§ **Work required**
Identify every line in the records below that contains the word "just", and reproduce each one.
————————
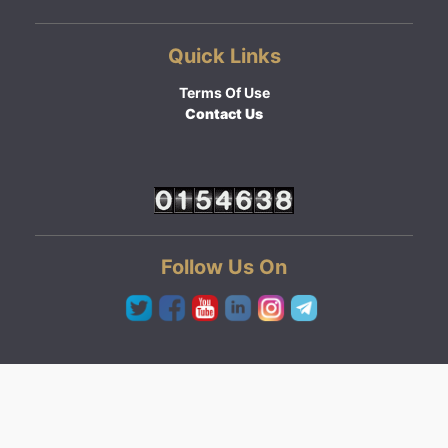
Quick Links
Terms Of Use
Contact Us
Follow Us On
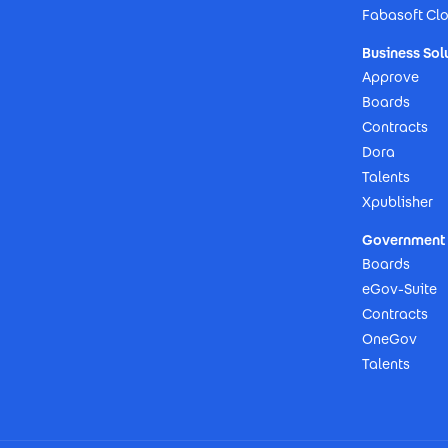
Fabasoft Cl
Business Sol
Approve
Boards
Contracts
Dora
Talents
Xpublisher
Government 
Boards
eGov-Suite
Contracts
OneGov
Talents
————————
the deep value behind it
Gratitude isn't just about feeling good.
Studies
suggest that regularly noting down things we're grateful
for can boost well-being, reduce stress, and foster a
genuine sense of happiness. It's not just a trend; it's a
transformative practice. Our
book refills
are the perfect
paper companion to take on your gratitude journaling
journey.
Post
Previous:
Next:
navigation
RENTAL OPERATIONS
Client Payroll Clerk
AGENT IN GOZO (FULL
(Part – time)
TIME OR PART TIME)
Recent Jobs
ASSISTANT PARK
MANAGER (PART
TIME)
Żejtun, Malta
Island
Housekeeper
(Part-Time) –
————————
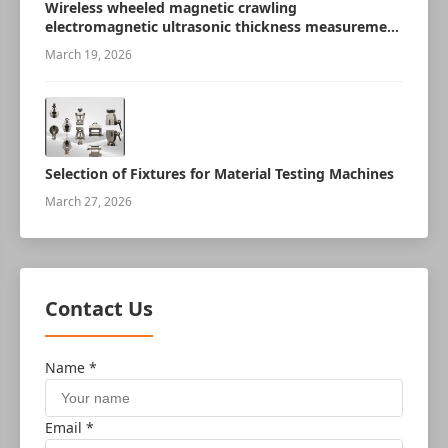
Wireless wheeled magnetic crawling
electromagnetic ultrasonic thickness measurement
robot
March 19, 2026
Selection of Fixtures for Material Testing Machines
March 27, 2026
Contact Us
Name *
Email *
————————
§ **Reply**
Gratitude isn't just about feeling good.
genuine sense of happiness. It's not just a trend; it's a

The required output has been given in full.